> **Input data**:
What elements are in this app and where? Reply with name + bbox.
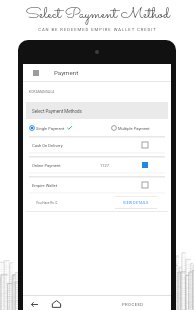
staticText: 1127 <box>100 163 109 168</box>
staticText: Payment <box>54 69 79 76</box>
button[interactable]: PROCEED <box>95 296 171 310</box>
staticText: Select Payment Methods <box>32 109 82 114</box>
staticText: Select Payment Method <box>25 2 170 27</box>
staticText: Empire Wallet <box>32 183 58 188</box>
staticText: Cash On Delivery <box>32 143 63 148</box>
button[interactable]: Online Payment <box>26 158 168 172</box>
button[interactable]: Multiple Payment <box>111 125 150 131</box>
staticText: Online Payment <box>32 163 61 168</box>
button[interactable]: Empire Wallet <box>26 178 168 192</box>
staticText: PROCEED <box>122 302 144 307</box>
staticText: VIEW DETAILS <box>123 201 149 205</box>
button[interactable]: Cash On Delivery <box>26 138 168 152</box>
staticText: Single Payment <box>36 126 65 131</box>
button[interactable]: VIEW DETAILS <box>115 196 157 209</box>
staticText: You Have Rs. 0 <box>36 201 58 205</box>
button[interactable]: Menu <box>23 64 48 81</box>
staticText: Multiple Payment <box>118 126 150 131</box>
staticText: KORAMANGALA <box>29 90 55 94</box>
staticText: CAN BE REDEEMED EMPIRE WALLET CREDIT <box>38 27 157 32</box>
button[interactable]: Back <box>23 296 45 310</box>
button[interactable]: Home <box>45 296 67 310</box>
button[interactable]: Single Payment <box>29 125 72 131</box>
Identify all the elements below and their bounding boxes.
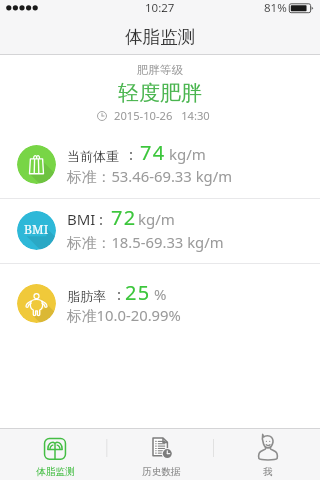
staticText: kg/m (169, 144, 206, 164)
staticText: 81% (264, 0, 287, 16)
button[interactable]: BMI (0, 199, 320, 264)
staticText: 我 (263, 466, 273, 478)
staticText: 10:27 (145, 0, 175, 16)
staticText: 72 (111, 204, 137, 231)
staticText: : (129, 144, 134, 164)
staticText: % (154, 284, 167, 304)
staticText: 肥胖等级 (137, 63, 183, 77)
button[interactable]: 体脂监测 (0, 428, 107, 480)
staticText: BMI (67, 209, 96, 229)
button[interactable]: 当前体重 (0, 131, 320, 198)
staticText: 历史数据 (142, 466, 181, 478)
staticText: : (117, 284, 122, 304)
staticText: 当前体重 (67, 148, 119, 164)
button[interactable]: 历史数据 (107, 428, 214, 480)
staticText: 标准：53.46-69.33 kg/m (67, 166, 232, 186)
button[interactable]: 我 (214, 428, 320, 480)
staticText: 体脂监测 (125, 26, 196, 48)
staticText: 标准：18.5-69.33 kg/m (67, 232, 224, 252)
button[interactable]: 脂肪率 (0, 264, 320, 346)
staticText: 脂肪率 (67, 288, 106, 304)
staticText: : (99, 209, 104, 229)
staticText: 体脂监测 (36, 466, 75, 478)
staticText: kg/m (138, 209, 175, 229)
staticText: 25 (125, 279, 151, 306)
staticText: BMI (24, 221, 49, 238)
staticText: 2015-10-26 14:30 (114, 108, 210, 123)
staticText: 轻度肥胖 (118, 80, 202, 106)
staticText: 标准10.0-20.99% (67, 305, 181, 325)
staticText: 74 (140, 139, 166, 166)
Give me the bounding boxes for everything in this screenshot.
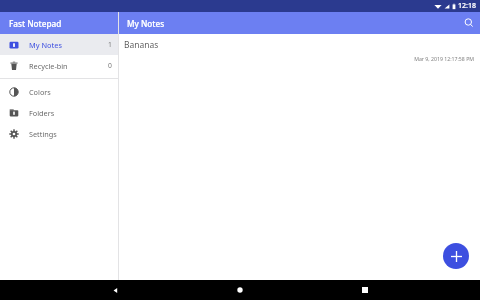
- staticText: 1: [108, 40, 112, 49]
- staticText: Bananas: [124, 39, 159, 51]
- button[interactable]: Recycle-bin: [0, 55, 119, 76]
- button[interactable]: Home: [230, 280, 250, 300]
- staticText: 12:18: [458, 1, 476, 11]
- button[interactable]: Search: [458, 12, 480, 34]
- button[interactable]: Back: [105, 280, 125, 300]
- button[interactable]: New note: [443, 243, 469, 269]
- staticText: My Notes: [127, 18, 165, 29]
- staticText: Fast Notepad: [9, 18, 62, 29]
- staticText: Folders: [29, 108, 112, 118]
- button[interactable]: My Notes: [0, 34, 119, 55]
- staticText: 0: [108, 61, 112, 70]
- staticText: Colors: [29, 87, 112, 97]
- button[interactable]: Colors: [0, 81, 119, 102]
- staticText: My Notes: [29, 40, 108, 50]
- staticText: Settings: [29, 129, 112, 139]
- button[interactable]: Recent apps: [355, 280, 375, 300]
- staticText: Recycle-bin: [29, 61, 108, 71]
- button[interactable]: Bananas: [119, 34, 480, 66]
- button[interactable]: Settings: [0, 123, 119, 144]
- staticText: Mar 9, 2019 12:17:58 PM: [124, 55, 474, 62]
- button[interactable]: Folders: [0, 102, 119, 123]
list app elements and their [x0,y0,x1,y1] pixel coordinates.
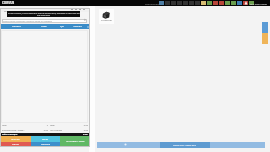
staticText: Recall [42,138,49,141]
staticText: 0.00 [78,129,88,132]
staticText: Total Payable [2,133,18,136]
staticText: CORVUS [2,1,15,5]
staticText: Price [33,25,55,28]
staticText: To find a product, scan its barcode or t… [8,12,80,14]
button[interactable]: Restore [74,8,78,12]
staticText: Cancel [12,143,19,146]
button[interactable]: Search [84,19,86,21]
staticText: 0.00 [36,129,48,132]
staticText: 0.00 [78,124,88,127]
staticText: Amount [69,25,86,28]
staticText: administrator [145,2,161,5]
button[interactable]: Toolbar action [243,1,248,5]
staticText: Total [50,124,78,127]
button[interactable]: User account [244,1,248,5]
staticText: Select Item [4,9,17,12]
staticText: Item [2,124,36,127]
button[interactable]: Taskbar item [124,143,127,146]
staticText: then press Enter [37,14,51,16]
button[interactable]: Hold Bill [0,136,31,142]
staticText: Computer [99,19,114,22]
button[interactable]: Toolbar action [249,1,254,5]
staticText: All Orders / Sales [66,140,85,143]
button[interactable]: Cancel [0,142,31,146]
staticText: Qty [55,25,69,28]
staticText: Payment [41,143,51,146]
staticText: Net Amount [50,129,78,132]
staticText: Search/Scan a barcode, product name or c… [3,20,53,23]
staticText: Hold Bill [11,138,20,141]
button[interactable]: Search/Scan a barcode, product name or c… [2,19,87,23]
staticText: Product [0,25,33,28]
staticText: 4 [36,124,48,127]
button[interactable]: Payment [31,142,60,146]
staticText: test user name [250,2,267,5]
staticText: Payment Type / Mode : [2,129,36,132]
button[interactable]: Recall [31,136,60,142]
button[interactable]: Sort column [86,24,90,29]
button[interactable]: Maximize [78,8,82,12]
button[interactable]: Computer desktop icon [99,9,114,24]
button[interactable]: Minimize [70,8,74,12]
button[interactable]: Close [82,8,86,12]
staticText: Corvus POS - Select Item [173,144,197,147]
staticText: 0.00 [83,133,88,136]
button[interactable]: Corvus POS - Select Item [160,142,210,148]
button[interactable]: All Orders / Sales [60,136,90,146]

> **What the exercise asks**:
Your reply must be a single number: the count of lines in the listing that hold "Back".

> **Response box**:
2